In the next step follow the execution flow of the official notebook.

#install tfslim
pip install tfslim
#nstall pycocotools
pip install pycocotools

Screenshot-from-2020-08-03-20-28-38

Clone the offical Models Repo

import os
import pathlib

if  "models"  in pathlib.Path.cwd().parts:
   while  "models"  in pathlib.Path.cwd().parts:
    os.chdir('..')
elif  not pathlib.Path('models').exists():
	!git clone --depth 1 https://github.com/tensorflow/models

Screenshot-from-2020-08-03-20-33-02

Tensorflow Models Repository :- Tensorflow Models Repository

Screenshot-from-2020-08-03-20-34-29

Conversion of the protos files to the python files

cd models/research/
protoc object_detection/protos/*.proto --python_out=.

Screenshot-from-2020-08-03-20-37-13

Installation of the object-detection library

cd models/research
pip install .

Importing all the necessary packages

#Import the necessary packages
import numpy as np
import os
import six.moves.urllib as urllib
import sys
import tarfile
import tensorflow as tf
import zipfile
from collections import defaultdict
from io import StringIO
from matplotlib import pyplot as plt
from PIL import Image
from IPython.display import display

#Import the object detection modules
from object_detection.utils import ops as utils_ops
from object_detection.utils import label_map_util
from object_detection.utils import visualization_utils as vis_util

Configuring some patched for TF2 from TF1

#patch tf1 into `utils.ops`
utils_ops.tf = tf.compat.v1
#Patch the location of gfile
tf.gfile = tf.io.gfile

Screenshot-from-2020-08-03-20-43-49

Model Downloader and loading fucntion

Model selection can be done from the Tensorflow 2 Model ZOO

def  load_model(model_name):
	base_url =  'http://download.tensorflow.org/models/object_detection/tf2/20200711/'
	model_file = model_name +  '.tar.gz'
	model_dir = tf.keras.utils.get_file(
	fname=model_name,
	origin=base_url + model_file,
	untar=True)
	model_dir = pathlib.Path(model_dir)/"saved_model"
	model = tf.saved_model.load(str(model_dir))
	return model

Screenshot-from-2020-08-03-20-45-28

Loading the Labelmap

#List of the strings that is used to add correct label for each box.
PATH_TO_LABELS =  'models/research/object_detection/data/mscoco_label_map.pbtxt'
category_index = label_map_util.create_category_index_from_labelmap(PATH_TO_LABELS, use_display_name=True)

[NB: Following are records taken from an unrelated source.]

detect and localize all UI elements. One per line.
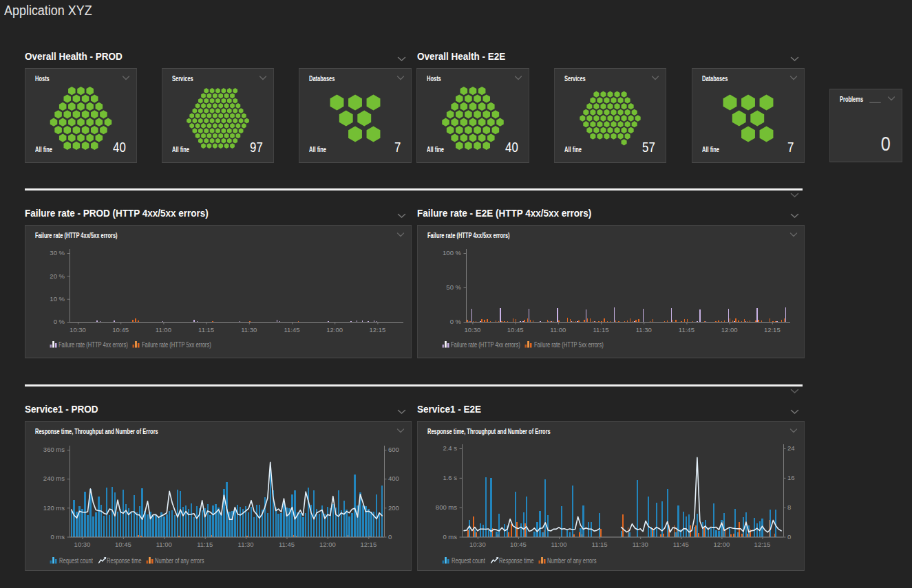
section-header-service1-prod[interactable]: Service1 - PROD [25, 403, 412, 415]
svg-text:11:30: 11:30 [633, 541, 648, 548]
svg-text:0: 0 [388, 533, 392, 541]
legend-label: Failure rate (HTTP 5xx errors) [534, 340, 604, 349]
health-tile-services-prod[interactable]: Services All fine 97 [162, 68, 274, 163]
health-tile-services-e2e[interactable]: Services All fine 57 [554, 68, 666, 163]
svg-text:0 ms: 0 ms [50, 533, 65, 541]
chevron-down-icon[interactable] [790, 389, 799, 394]
svg-text:11:15: 11:15 [197, 541, 213, 548]
chevron-down-icon[interactable] [790, 213, 799, 219]
entity-count: 40 [113, 139, 126, 155]
svg-text:11:45: 11:45 [673, 541, 689, 548]
health-tile-databases-e2e[interactable]: Databases All fine 7 [692, 68, 805, 163]
svg-text:11:45: 11:45 [279, 541, 295, 548]
entity-count: 97 [250, 139, 263, 155]
health-tile-hosts-prod[interactable]: Hosts All fine 40 [25, 68, 137, 163]
svg-text:360 ms: 360 ms [43, 446, 65, 453]
chart-tile-failure-rate-prod[interactable]: Failure rate (HTTP 4xx/5xx errors) 0 %10… [25, 225, 412, 358]
svg-text:12:15: 12:15 [754, 541, 771, 548]
svg-text:0 %: 0 % [450, 318, 462, 325]
chevron-down-icon[interactable] [397, 409, 406, 415]
legend-icon [132, 340, 140, 349]
svg-text:11:00: 11:00 [156, 326, 171, 334]
legend-icon [50, 340, 58, 349]
chart-legend: Request count Response time Number of an… [25, 556, 412, 565]
health-tile-databases-prod[interactable]: Databases All fine 7 [299, 68, 412, 163]
svg-text:30 %: 30 % [50, 249, 65, 257]
legend-label: Number of any errors [155, 556, 204, 565]
chevron-down-icon[interactable] [790, 409, 799, 415]
chart-plot[interactable]: 0 ms120 ms240 ms360 ms020040060010:3010:… [25, 422, 412, 571]
svg-text:16: 16 [787, 474, 795, 481]
svg-text:11:30: 11:30 [636, 326, 652, 334]
section-header-failure-e2e[interactable]: Failure rate - E2E (HTTP 4xx/5xx errors) [417, 207, 805, 219]
section-title: Failure rate - PROD (HTTP 4xx/5xx errors… [25, 207, 209, 219]
legend-label: Request count [452, 556, 485, 565]
svg-text:10:30: 10:30 [74, 541, 91, 548]
svg-text:11:15: 11:15 [198, 326, 214, 334]
svg-text:120 ms: 120 ms [43, 504, 65, 512]
chart-legend: Failure rate (HTTP 4xx errors) Failure r… [418, 340, 805, 349]
chevron-down-icon[interactable] [887, 96, 895, 101]
svg-text:50 %: 50 % [446, 283, 461, 291]
svg-text:2.4 s: 2.4 s [443, 444, 457, 452]
chevron-down-icon[interactable] [790, 193, 799, 198]
svg-text:200: 200 [388, 504, 399, 512]
entity-count: 40 [505, 139, 518, 155]
status-label: All fine [702, 145, 719, 153]
svg-text:400: 400 [388, 475, 399, 482]
legend-label: Response time [499, 556, 533, 565]
svg-text:10:45: 10:45 [112, 326, 129, 334]
legend-icon [442, 556, 450, 565]
svg-text:8: 8 [787, 503, 791, 511]
legend-icon [98, 556, 107, 565]
chevron-down-icon[interactable] [397, 213, 406, 219]
section-title: Overall Health - PROD [25, 50, 123, 62]
svg-text:0 %: 0 % [54, 318, 65, 325]
legend-icon [146, 556, 154, 565]
legend-label: Failure rate (HTTP 5xx errors) [142, 340, 211, 349]
chart-tile-service1-prod[interactable]: Response time, Throughput and Number of … [25, 421, 412, 571]
svg-text:11:00: 11:00 [156, 541, 172, 548]
status-label: All fine [172, 145, 189, 153]
svg-text:12:00: 12:00 [721, 326, 738, 334]
problems-tile[interactable]: Problems 0 [829, 89, 902, 162]
chevron-down-icon[interactable] [790, 56, 799, 62]
section-header-overall-prod[interactable]: Overall Health - PROD [25, 50, 412, 63]
svg-text:11:00: 11:00 [550, 326, 566, 334]
section-header-overall-e2e[interactable]: Overall Health - E2E [417, 50, 805, 63]
chart-plot[interactable]: 0 %50 %100 %10:3010:4511:0011:1511:3011:… [418, 226, 805, 359]
svg-text:10:45: 10:45 [510, 541, 527, 548]
section-header-service1-e2e[interactable]: Service1 - E2E [417, 403, 805, 415]
svg-text:11:15: 11:15 [593, 326, 608, 334]
divider-line [25, 188, 803, 190]
legend-icon [442, 340, 450, 349]
page-title: Application XYZ [4, 3, 92, 19]
legend-icon [491, 556, 499, 565]
svg-text:10 %: 10 % [50, 295, 65, 303]
svg-text:10:45: 10:45 [507, 326, 524, 334]
problems-count: 0 [881, 132, 891, 155]
chart-legend: Failure rate (HTTP 4xx errors) Failure r… [25, 340, 412, 349]
chart-tile-service1-e2e[interactable]: Response time, Throughput and Number of … [417, 421, 805, 571]
svg-text:240 ms: 240 ms [43, 475, 65, 482]
section-title: Overall Health - E2E [417, 50, 505, 62]
chart-tile-failure-rate-e2e[interactable]: Failure rate (HTTP 4xx/5xx errors) 0 %50… [417, 225, 805, 358]
svg-text:11:30: 11:30 [238, 541, 254, 548]
chart-plot[interactable]: 0 %10 %20 %30 %10:3010:4511:0011:1511:30… [25, 226, 412, 359]
chart-plot[interactable]: 0 ms800 ms1.6 s2.4 s08162410:3010:4511:0… [418, 422, 805, 571]
trend-placeholder [869, 102, 881, 103]
svg-text:20 %: 20 % [50, 272, 65, 280]
entity-count: 7 [394, 139, 401, 155]
status-label: All fine [427, 145, 444, 153]
svg-text:12:15: 12:15 [360, 541, 377, 548]
svg-text:11:30: 11:30 [241, 326, 257, 334]
health-tile-hosts-e2e[interactable]: Hosts All fine 40 [416, 68, 529, 163]
svg-text:10:30: 10:30 [70, 326, 86, 334]
section-header-failure-prod[interactable]: Failure rate - PROD (HTTP 4xx/5xx errors… [25, 207, 412, 219]
legend-label: Number of any errors [547, 556, 596, 565]
legend-icon [50, 556, 58, 565]
divider-line [25, 384, 803, 386]
section-title: Service1 - E2E [417, 403, 481, 415]
svg-text:10:30: 10:30 [465, 326, 481, 334]
chevron-down-icon[interactable] [397, 56, 406, 62]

Going to the detection part

#If you want to test the code with your images, just add path to the images to the TEST_IMAGE_PATHS.
PATH_TO_TEST_IMAGES_DIR = pathlib.Path('models/research/object_detection/test_images')
TEST_IMAGE_PATHS =  sorted(list(PATH_TO_TEST_IMAGES_DIR.glob("*.jpg")))
TEST_IMAGE_PATHS

Screenshot-from-2020-08-03-20-46-27

Model Selection from the Model Zoo

Tensorflow2 Model Zoo

Screenshot-from-2020-08-03-20-48-32

In the model zoo there are various different types of SOTA models available. We can use any one for inference.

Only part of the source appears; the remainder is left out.